(Dataset records Opens)
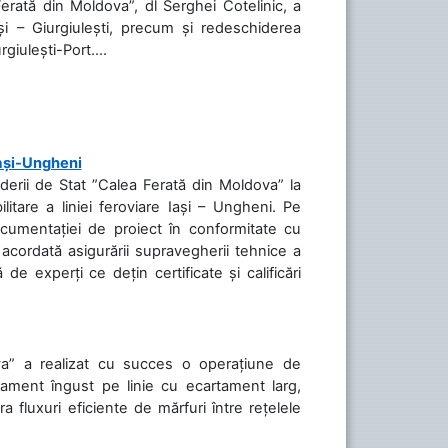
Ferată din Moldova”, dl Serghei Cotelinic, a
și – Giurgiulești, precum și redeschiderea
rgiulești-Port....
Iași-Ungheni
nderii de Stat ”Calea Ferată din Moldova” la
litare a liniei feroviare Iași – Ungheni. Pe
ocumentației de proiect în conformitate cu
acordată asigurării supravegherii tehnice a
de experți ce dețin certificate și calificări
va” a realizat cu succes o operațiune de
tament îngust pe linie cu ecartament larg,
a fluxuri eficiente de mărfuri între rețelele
(Dataset records Closes)
* **Task to complete**
Copy all of the data above exactly. Leave out every picture.

* **Answer space**
Ferată din Moldova”, dl Serghei Cotelinic, a
și – Giurgiulești, precum și redeschiderea
rgiulești-Port....
Iași-Ungheni
nderii de Stat ”Calea Ferată din Moldova” la
litare a liniei feroviare Iași – Ungheni. Pe
ocumentației de proiect în conformitate cu
acordată asigurării supravegherii tehnice a
de experți ce dețin certificate și calificări
va” a realizat cu succes o operațiune de
tament îngust pe linie cu ecartament larg,
a fluxuri eficiente de mărfuri între rețelele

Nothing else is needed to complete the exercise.